On walkability, part 5: Aesthetics revisited
[This is the fifth in a series of posts on walkability and city form. If you’d like to read them in sequence, here are part 1, part 2, part 3, and part 4.]
Via The Atlantic Cities, I’ve been checking out OpenPlans‘ Beautiful Streets project, an experiment to determine what makes a street beautiful. When you visit the Beautiful Streets front page, you see two side-by-side Google Street Views of randomly chosen streets in Philadelphia. You then click the checkmark on whichever street you think is the more beautiful of the two.* The data goes into a spreadsheet containing locations and votes, which can be downloaded if you want to crunch the numbers yourself. As the Atlantic poster notes, the choices are often not obvious at all. Is the snarl of streets around 30th Street Station more beautiful than a pleasant but architecturally unremarkable suburb because the former affords a glimpse of the towers of Center City in the distance? Do overgrown areas register as dangerously run-down or lushly green? Does a street with humdrum architecture get points for including a park? Is there any beauty at all to be found in highways?
I’m not entirely sure how useful the results will be; I’ve noticed, from my own interactions, that my perceptions of a street’s beauty are skewed somewhat by sunshine, photo quality (there are some cloudy, hazy images in Google Street View that just don’t look good to me, no matter what the street itself looks like), and whether or not I recognize the part of town in the image. (The little jolt of nostalgia — “3rd and Market! I used to pass that corner on my way to the farmer’s market every Sunday!” — sometimes overrides my sense of aesthetics.) And as a commenter on the Atlantic points out, there might be some selection bias at work. But, even so, I’m going to be very interested to see what kind of results come out of the data once they’ve collected enough of it. As I’ve written here before, aesthetics are important if you want to make streets friendly to foot traffic.

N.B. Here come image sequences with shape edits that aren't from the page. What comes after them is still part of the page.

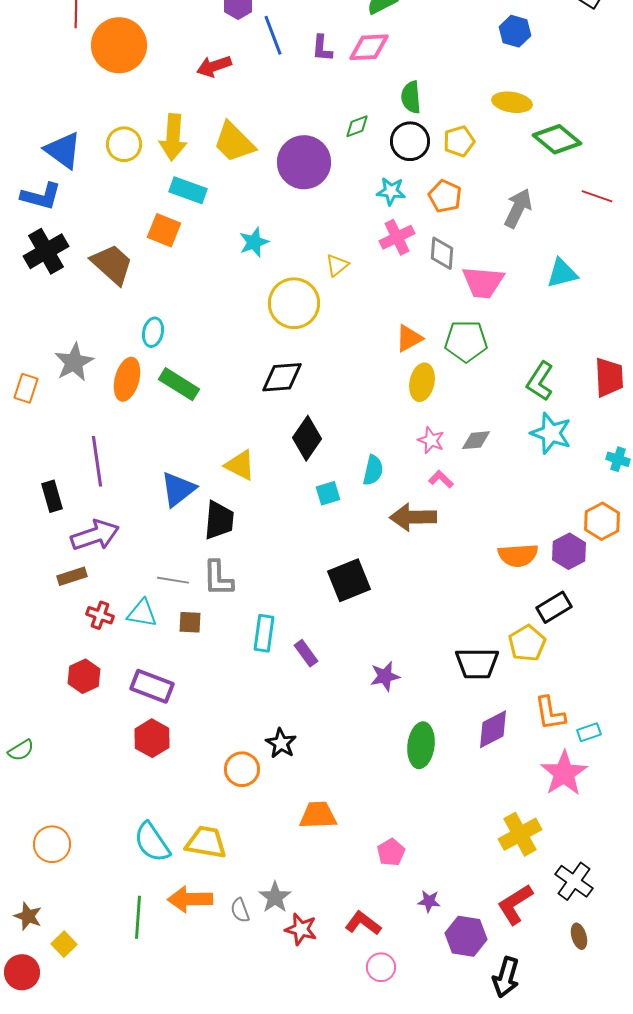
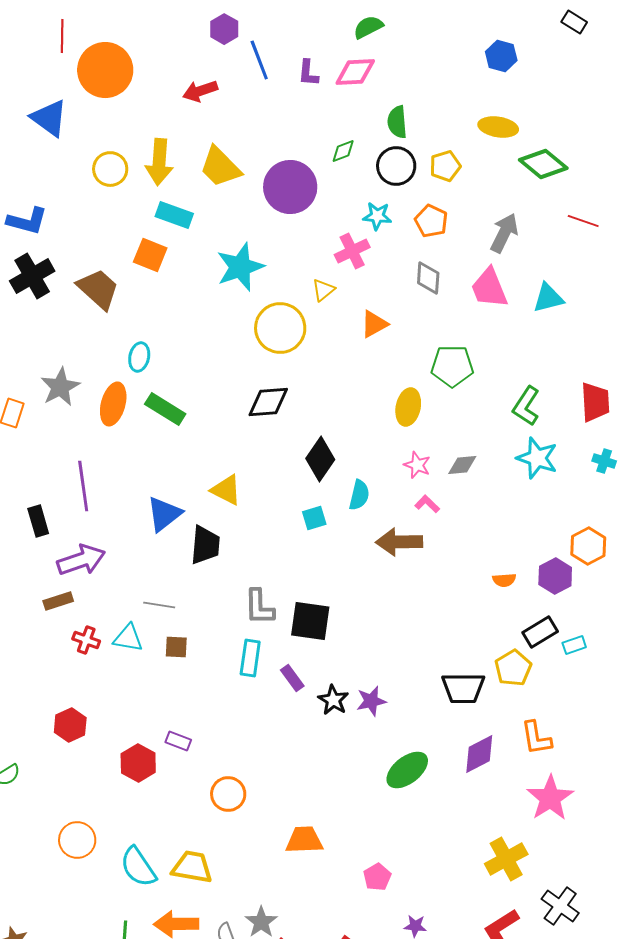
blue triangle: (63, 150) -> (49, 118), moved
pink cross: (397, 237) -> (352, 251), moved
cyan star: (254, 242) -> (240, 267), size x1.6
pink trapezoid: (483, 282) -> (489, 288), moved, turned 63
orange triangle: (409, 338) -> (374, 324), moved
black diamond: (307, 438) -> (320, 459), moved
cyan cross: (618, 459) -> (604, 461), moved
orange semicircle: (518, 555) -> (504, 580), size x0.6
gray L-shape: (218, 578) -> (259, 607), moved
black square: (349, 580) -> (310, 621), moved, turned 30
red hexagon: (84, 676) -> (70, 725), moved
purple rectangle: (152, 686) -> (178, 741), moved, size x0.6
cyan rectangle: (589, 732) -> (574, 645), moved
black star: (281, 743) -> (333, 700), moved
green ellipse: (421, 745) -> (407, 770), turned 45
orange circle: (52, 844) -> (77, 840), moved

It’s also a very useful site for making discoveries about one’s own visual preferences. I already knew I have a strong preference for older buildings, for streets with trees, for varied architecture, for a feeling of enclosure, and for buildings higher than two stories. But looking at these images has also made me realize that I love idiosyncratic things as well, like trolley tracks and Y-shaped intersections disrupting the regular grid. And that I think streets are especially beautiful when there are people using them. I can see a project like this working as a conversation-starter as well as a source of data.
Plus, for me, seeing these glimpses of Philadelphia again is just plain happy-making. Even the streets I’ve never visited, even the ones that are downright ugly. Though it does make me a bit sad that some of my very favorite Philly streets are too tiny and narrow to be on Google Street View in the first place. But I could write a whole other post about those streets, and I probably will, complete with pictures.
* Rather like the entertainingly time-wasting site Kitten War, where you vote for which of a random pair of kitten images is cuter. I wonder if the Kitten War folks have tried to analyze the principles of kitten cuteness? You know, for SCIENCE? Inquiring minds want to know!